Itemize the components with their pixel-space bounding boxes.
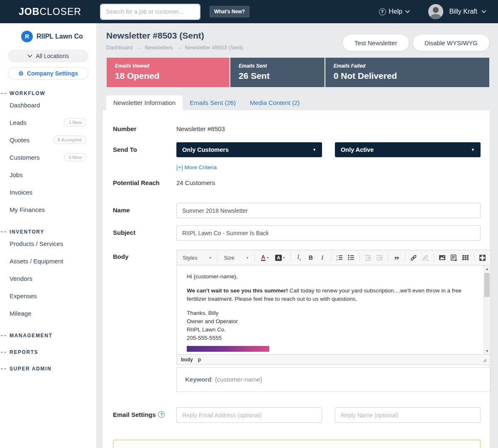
toolbar-separator [359,253,360,262]
toolbar-separator [254,253,255,262]
bullet-list-icon [348,254,354,261]
dash-icon [1,231,6,232]
element-path-p[interactable]: p [198,357,201,363]
toolbar-separator [388,253,388,262]
resize-handle-icon[interactable]: ◢ [483,358,486,362]
increase-indent-button[interactable] [374,252,385,263]
sidebar-item-invoices[interactable]: Invoices [0,183,96,201]
sidebar-section-management[interactable]: MANAGEMENT [0,333,96,338]
question-circle-icon[interactable]: ? [158,411,165,418]
decrease-indent-button[interactable] [363,252,374,263]
reply-name-input[interactable] [335,407,481,423]
sidebar-item-dashboard[interactable]: Dashboard [0,96,96,114]
sidebar-section-super-admin[interactable]: SUPER ADMIN [0,366,96,372]
sidebar-item-customers[interactable]: Customers3 New [0,149,96,166]
locations-dropdown[interactable]: All Locations [8,50,88,62]
remove-format-button[interactable]: Ix [294,252,305,263]
sidebar-item-products-services[interactable]: Products / Services [0,235,96,252]
page-title: Newsletter #8503 (Sent) [106,31,243,41]
numbered-list-button[interactable]: 12 [334,252,345,263]
styles-dropdown[interactable]: Styles ▾ [179,253,214,263]
bold-button[interactable]: B [305,252,316,263]
size-dropdown[interactable]: Size ▾ [220,253,251,263]
selected-option: Only Active [341,146,374,153]
arrow-right-icon: → [176,44,182,51]
sidebar-item-assets-equipment[interactable]: Assets / Equipment [0,252,96,270]
company-settings-button[interactable]: ⚙ Company Settings [8,67,88,80]
user-menu[interactable]: Billy Kraft [449,8,486,15]
send-to-select-audience[interactable]: Only Customers ▼ [176,142,322,157]
caret-down-icon: ▼ [312,148,316,152]
test-newsletter-button[interactable]: Test Newsletter [342,34,409,51]
breadcrumb-newsletters[interactable]: Newsletters [145,44,173,51]
search-input[interactable] [101,5,200,19]
italic-button[interactable]: I [317,252,328,263]
newsletter-information-panel: Number Newsletter #8503 Send To Only Cus… [103,110,490,448]
sidebar-item-mileage[interactable]: Mileage [0,304,96,322]
background-color-button[interactable]: A ▾ [273,252,288,263]
sidebar-item-vendors[interactable]: Vendors [0,270,96,287]
potential-reach-label: Potential Reach [113,179,176,186]
remove-format-icon: Ix [297,254,301,261]
tab-newsletter-information[interactable]: Newsletter Information [106,95,183,110]
send-to-row: Send To Only Customers ▼ Only Active ▼ [… [113,142,481,171]
maximize-button[interactable] [477,252,488,263]
more-criteria-link[interactable]: [+] More Criteria [176,164,217,170]
link-icon [410,254,417,261]
sidebar-item-leads[interactable]: Leads1 New [0,114,96,131]
scroll-up-icon[interactable]: ▲ [483,265,491,272]
sidebar-item-label: Mileage [10,310,32,317]
sidebar-item-label: Leads [10,119,27,126]
number-row: Number Newsletter #8503 [113,125,481,132]
whats-new-button[interactable]: What's New? [210,6,249,17]
wysiwyg-editor: Styles ▾ Size ▾ A ▾ [176,250,491,365]
reply-email-input[interactable] [176,407,322,423]
scrollbar-thumb[interactable] [484,273,490,297]
send-to-select-status[interactable]: Only Active ▼ [335,142,481,157]
sidebar-item-label: Invoices [10,189,32,196]
insert-template-button[interactable] [449,252,459,263]
embedded-banner-image [187,346,269,352]
element-path-body[interactable]: body [181,357,193,363]
sidebar-item-my-finances[interactable]: My Finances [0,201,96,218]
name-input[interactable] [176,203,481,218]
toolbar-separator [217,253,217,262]
signature-line: Owner and Operator [187,317,472,326]
blockquote-button[interactable]: ” [391,252,402,263]
image-button[interactable] [437,252,448,263]
section-label: INVENTORY [10,229,44,235]
potential-reach-row: Potential Reach 24 Customers [113,179,481,186]
user-avatar[interactable] [428,4,443,19]
name-label: Name [113,203,176,218]
tab-media-content[interactable]: Media Content (2) [243,95,307,110]
editor-content-area[interactable]: Hi {customer-name}, We can't wait to see… [177,265,491,354]
subject-input[interactable] [176,225,481,241]
email-stats-bar: Emails Viewed 18 Opened Emails Sent 26 S… [106,57,490,88]
unlink-icon [422,254,429,261]
sidebar-item-quotes[interactable]: Quotes8 Accepted [0,131,96,149]
sidebar-section-reports[interactable]: REPORTS [0,349,96,355]
background-color-icon: A [275,255,282,261]
table-button[interactable] [460,252,471,263]
disable-wysiwyg-button[interactable]: Disable WYSIWYG [413,34,490,51]
help-menu[interactable]: ? Help [379,8,410,15]
bold-icon: B [309,254,313,261]
sidebar-item-jobs[interactable]: Jobs [0,166,96,183]
logo-light: CLOSER [39,6,81,17]
scroll-down-icon[interactable]: ▼ [483,348,491,354]
unlink-button[interactable] [420,252,431,263]
section-label: WORKFLOW [10,90,45,96]
caret-down-icon: ▾ [267,256,269,260]
tab-emails-sent[interactable]: Emails Sent (26) [183,95,243,110]
link-button[interactable] [408,252,419,263]
app-logo: JOBCLOSER [19,6,81,17]
sidebar-item-expenses[interactable]: Expenses [0,287,96,304]
editor-toolbar: Styles ▾ Size ▾ A ▾ [177,250,491,265]
bullet-list-button[interactable] [346,252,356,263]
editor-scrollbar[interactable]: ▲ ▼ [483,265,491,354]
breadcrumb-dashboard[interactable]: Dashboard [106,44,133,51]
text-color-button[interactable]: A ▾ [258,252,272,263]
dash-icon [1,335,6,336]
text-color-icon: A [261,254,266,261]
quotes-badge: 8 Accepted [53,136,86,144]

## Assigned task
Lines of the listing above that include the string "image" should each be copied.

## Task answer
embedded-banner-image [187,346,269,352]
image-button[interactable] [437,252,448,263]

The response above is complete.